If it is true, as someone once said, that “laws and institutions must go hand in hand with the progress of the human mind,” that “as new discoveries are made, new truths disclosed, and opinions change with the change in circumstances, institutions must advance also, and keep pace with the times,” does it follow that we’re on the right path in asking that our 1987 Constitution deserves nothing else but a total overhaul to “keep pace with the times”?
Don’t ask lawyer Christian Monsod, one of the framers of the 1987 Constitution, that question.

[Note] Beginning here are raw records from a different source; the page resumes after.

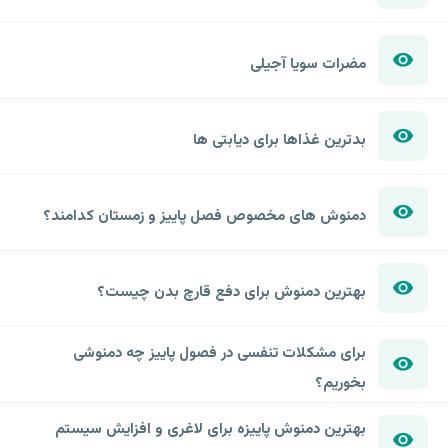
مضرات سویا آجیلی
بدترین غذاها برای دیابتی ها
دمنوش های مخصوص فصل پاییز و زمستان کدامند؟
بهترین دمنوش برای دفع قارچ بدن چیست؟
برای مشکلات تنفسی در فصول پاییز چه دمنوشی
بخوریم؟
بهترین دمنوش پاییزه برای لاغری و افزایش سیستم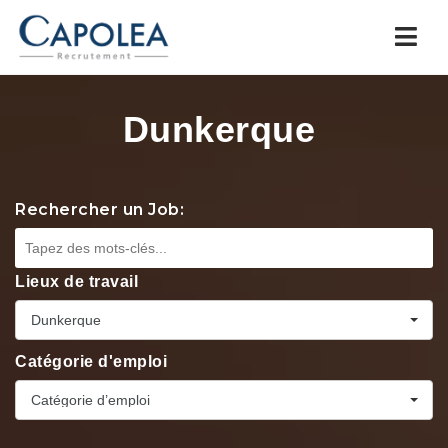
Navi
Dunkerque
Rechercher un Job:
Lieux de travail
Dunkerque
Catégorie d'emploi
Catégorie d’emploi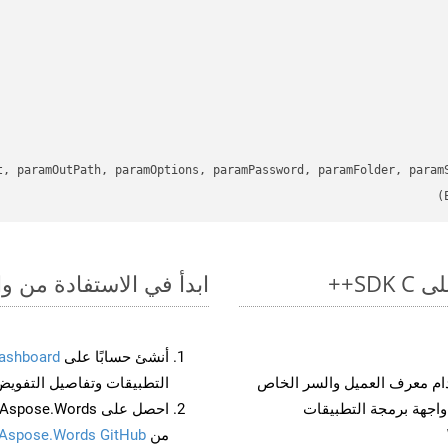
t, paramOutPath, paramOptions, paramPassword, paramFolder, param
ابدأ في الاستفادة من واجهات برمجة الت
أنشئ حسابًا على
ashboard
م معرف العميل والسر الخاص
التطبيقات وتفاصيل التفويض
من
Aspose.Words GitHub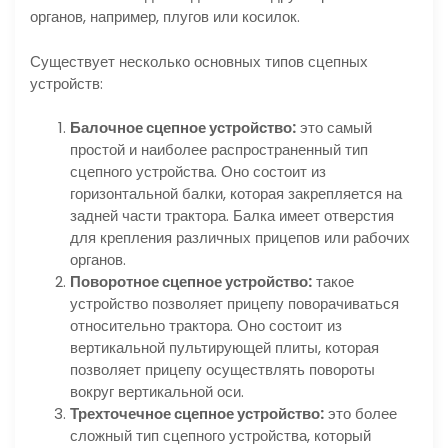
органов, например, плугов или косилок.
Существует несколько основных типов сцепных
устройств:
Балочное сцепное устройство:
это самый
простой и наиболее распространенный тип
сцепного устройства. Оно состоит из
горизонтальной балки, которая закрепляется на
задней части трактора. Балка имеет отверстия
для крепления различных прицепов или рабочих
органов.
Поворотное сцепное устройство:
такое
устройство позволяет прицепу поворачиваться
относительно трактора. Оно состоит из
вертикальной пультирующей плиты, которая
позволяет прицепу осуществлять повороты
вокруг вертикальной оси.
Трехточечное сцепное устройство:
это более
сложный тип сцепного устройства, который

More than likely, he’ll tell you that our Constitution is not the problem, it’s part of the solution.
That‘s what he told the Senate committee on constitutional amendments that began discussions on the possibility of amending the charter.

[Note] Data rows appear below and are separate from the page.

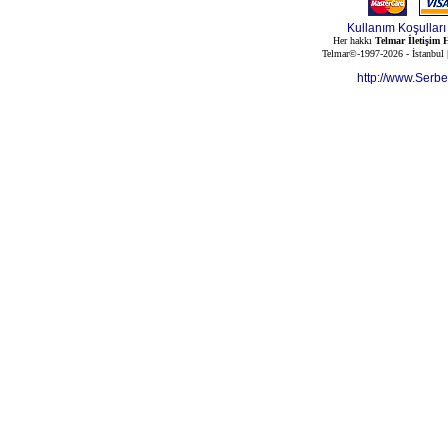
Kullanım Koşulları
Her hakkı
Telmar İletişim H
Telmar©-1997-2026 - İstanbul
http://www.Serb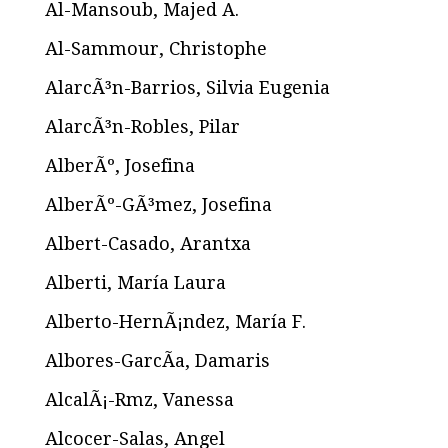
Al-Mansoub, Majed A.
Al-Sammour, Christophe
AlarcÃ³n-Barrios, Silvia Eugenia
AlarcÃ³n-Robles, Pilar
AlberÃº, Josefina
AlberÃº-GÃ³mez, Josefina
Albert-Casado, Arantxa
Alberti, María Laura
Alberto-HernÃ¡ndez, María F.
Albores-GarcÃ­a, Damaris
AlcalÃ¡-Rmz, Vanessa
Alcocer-Salas, Angel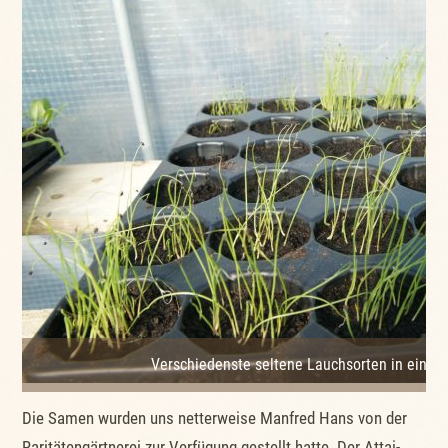
Verschiedenste seltene Lauchsorten in einer 
Die Samen wurden uns netterweise Manfred Hans von der
Raritätengärtnerei zur Verfügung gestellt hatte. Der Attai-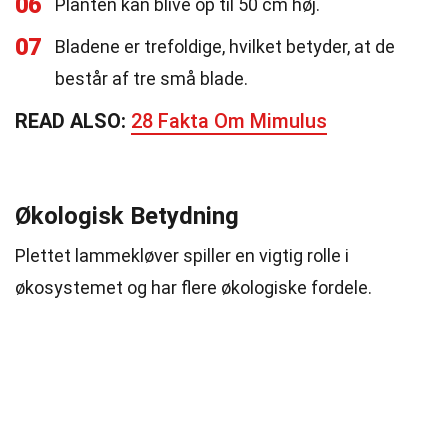
06
Planten kan blive op til 50 cm høj.
07
Bladene er trefoldige, hvilket betyder, at de
består af tre små blade.
READ ALSO:
28 Fakta Om Mimulus
Økologisk Betydning
Plettet lammekløver spiller en vigtig rolle i
økosystemet og har flere økologiske fordele.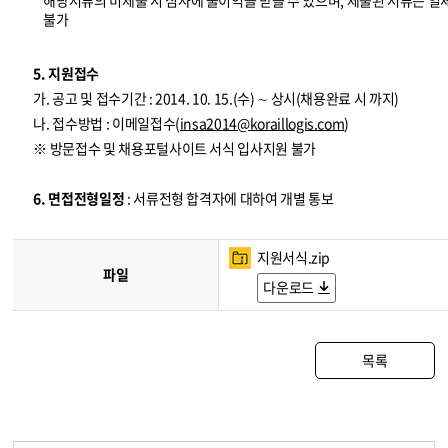
해당서류의 미제출 시 심사에 불이익을 받을 수 있으며, 제출된 서류는 일
불가
5. 지원접수
가. 공고 및 접수기간 : 2014. 10. 15.(수) ∼ 상시(채용완료 시 까지)
나. 접수방법 : 이메일접수(
insa2014@koraillogis.com
)
※ 방문접수 및 채용포털사이트 서식 입사지원 불가
6. 면접전형일정
: 서류전형 합격자에 대하여 개별 통보
지원서식.zip
파일
다운로드
목록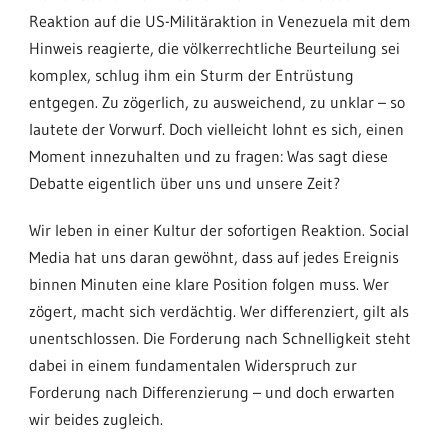
Reaktion auf die US-Militäraktion in Venezuela mit dem
Hinweis reagierte, die völkerrechtliche Beurteilung sei
komplex, schlug ihm ein Sturm der Entrüstung
entgegen. Zu zögerlich, zu ausweichend, zu unklar – so
lautete der Vorwurf. Doch vielleicht lohnt es sich, einen
Moment innezuhalten und zu fragen: Was sagt diese
Debatte eigentlich über uns und unsere Zeit?
Wir leben in einer Kultur der sofortigen Reaktion. Social
Media hat uns daran gewöhnt, dass auf jedes Ereignis
binnen Minuten eine klare Position folgen muss. Wer
zögert, macht sich verdächtig. Wer differenziert, gilt als
unentschlossen. Die Forderung nach Schnelligkeit steht
dabei in einem fundamentalen Widerspruch zur
Forderung nach Differenzierung – und doch erwarten
wir beides zugleich.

According to Monsod, the country has “largely failed in human development” not due to the Constitution, but rather because “we haven’t implemented it,” particularly the provisions on social justice and human rights.
“This is the Constitution that is blamed as the source of our problems today… In other words, ‘our problems today can all be traced to the Constitution,’ I don’t think that is logical,’” Monsod said during the hearing.

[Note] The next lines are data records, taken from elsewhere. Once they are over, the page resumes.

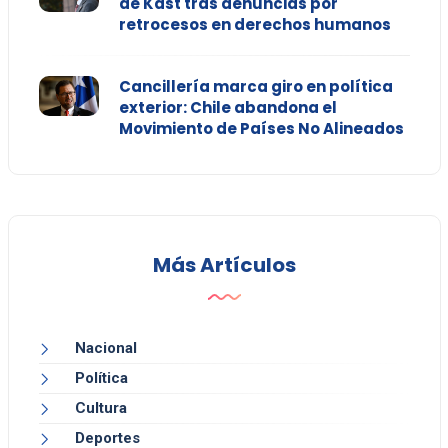
de Kast tras denuncias por
retrocesos en derechos humanos
Cancillería marca giro en política
exterior: Chile abandona el
Movimiento de Países No Alineados
Más Artículos
Nacional
Política
Cultura
Deportes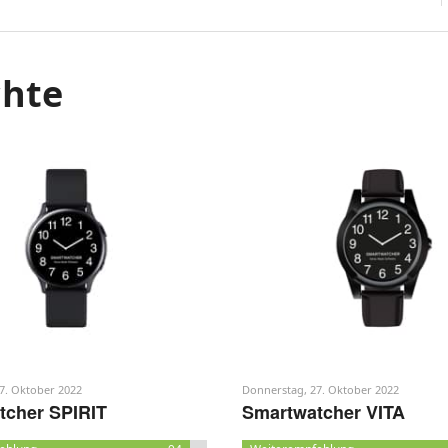
chte
7. Oktober 2022
Donnerstag, 27. Oktober 2022
tcher SPIRIT
Smartwatcher VITA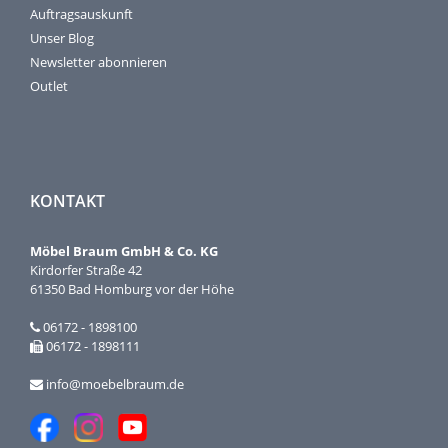
Auftragsauskunft
Unser Blog
Newsletter abonnieren
Outlet
KONTAKT
Möbel Braum GmbH & Co. KG
Kirdorfer Straße 42
61350 Bad Homburg vor der Höhe
06172 - 1898100
06172 - 1898111
info@moebelbraum.de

“I would argue instead that we have largely failed in human development not because of the Constitution, but because we haven’t implemented it, especially its provisions on social justice and human rights and local autonomy.”
Monsod said that there are three central themes of the 1987 Constitution: social justice and human rights with the poor as the center of development, prohibiting the return of authoritarianism in any form, and prohibiting foreign domination of the country’s economy.
“The inspiration of the 1987 Constitution was EDSA. But EDSA was more than the restoration of democracy through peaceful means, it was also the promise, especially to the poor, of a new social order with radical changes because our present social order is rooted in a feudalistic system of dynasties that has been impervious to change for generations,” Monsod said.
That was quite a mouthful to tell lawmakers, especially since the current head of the Senate Committee on Constitutional Amendments, who used to be an onscreen action star, isn’t exactly a role model for a law-abiding citizen, let alone an exemplar for the Filipino youth.
Monsod, however, clarifies that he is not against any amendment to the document, but even supports amendments to it, such as bloc voting for a presidential and vice presidential tandem, removal of the quasi-judicial functions of the Commission on Elections, amendments to the Judicial Bar and Council, and additional protection for the archipelagic character of Philippine territory.
What is he saying? Let us amend the 1987 Constitution to make it responsive to the times, but first, let us implement its key provisions in the proper way, not by ignoring them and even outrightly violating them at every opportunity.
While it is also true, as a sage once said, that “each generation has the right to choose for itself the form of government it believes best promotes its own happiness,” Charter change should be the product of sound and sensible arguments, not spur-of-the-moment decisions unsupported by careful reading of public sentiment and long-term national interest.